Assistant Examiner: Koehler; Robert R.
Attorney, Agent or Firm: Sughrue, Mion, Zinn, Macpeak & Seas
Claims
What is claimed is:
1. A method for producing a support for a planographic printing plate,
which comprises after continuous casting an aluminum plate having a
thickness of not more than 3 mm from molten aluminum by a twin roller
continuous casting method, heat-treating the aluminum plate at a
temperature of at least 300.degree. C. with a temperature raising speed of
at least 1.degree. C./second, and then reducing the thickness of the plate
to 0.5 mm or less by cold rolling.
2. The method of producing a support for a planographic printing plate as
claimed in claim 1, wherein the continuous casting method is carried out
by twin belt continuous casting and hot rolling molten aluminum.
Description
FIELD OF THE INVENTION
The present invention relates to a method of producing a support for
planographic printing plate and more particularly relates to a method of
producing an aluminum support which is superior in an electrolytically
graining property.
BACKGROUND OF THE INVENTION
As an aluminum support for printing plate, particularly for offset printing
plate there is used an aluminum plate (including aluminum alloy plate).
In general, an aluminum plate to be used as a support for offset printing
plate needs to have a proper adhesion to a photographic light-sensitive
material and a proper water retention.
The surface of the aluminum plate should be uniformly and finely grained to
meet the aforesaid requirements.

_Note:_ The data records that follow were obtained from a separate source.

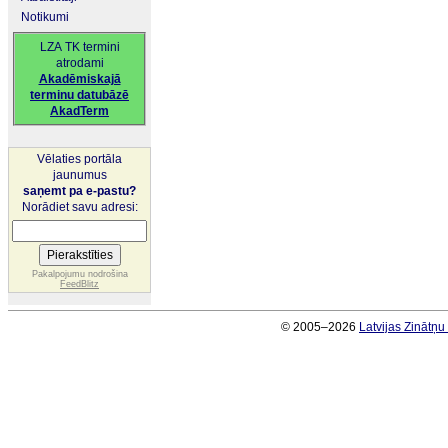
Notikumi
LZA TK termini
atrodami
Akadēmiskajā
terminu datubāzē
AkadTerm
Vēlaties portāla
jaunumus
saņemt pa e-pastu?
Norādiet savu adresi:
Pakalpojumu nodrošina
FeedBlitz
© 2005–2026
Latvijas Zinātņ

This graining process largely affects a
printing performance and a durability of the printing plate upon the
printing process following manufacture of the plate. Thus, it is important
for the manufacture of the plate whether such graining is satisfactory or
not.
In general, an alternating current electrolytic graining method is used as
the method of graining an aluminum support for a printing plate. There are
a variety of suitable alternating currents, for example, a normal
alternating waveform such as a sinewaveform, a special alternating
waveform such as a squarewaveform, and the like. When the aluminum support
is grained by alternating current supplied between the aluminum plate and
an opposite electrode such as a graphite electrode, this graining is
usually conducted only one time, as the result of which, the depth of pits
formed by the graining is small over the whole surface thereof. Also, the
durability of the grained printing plate during printing will deteriorate.
Therefore, in order to obtain a uniformly and closely grained aluminum
plate satisfying the requirement of a printing plate with deep pits as
compared with their diameters, a variety of methods have been proposed as
follows.
One method is a graining method to use a current of particular waveform for
an electrolytic power source (JP-A-53-67507). (The term "JP-A" as used
herein means an "unexamined published Japanese patent application".)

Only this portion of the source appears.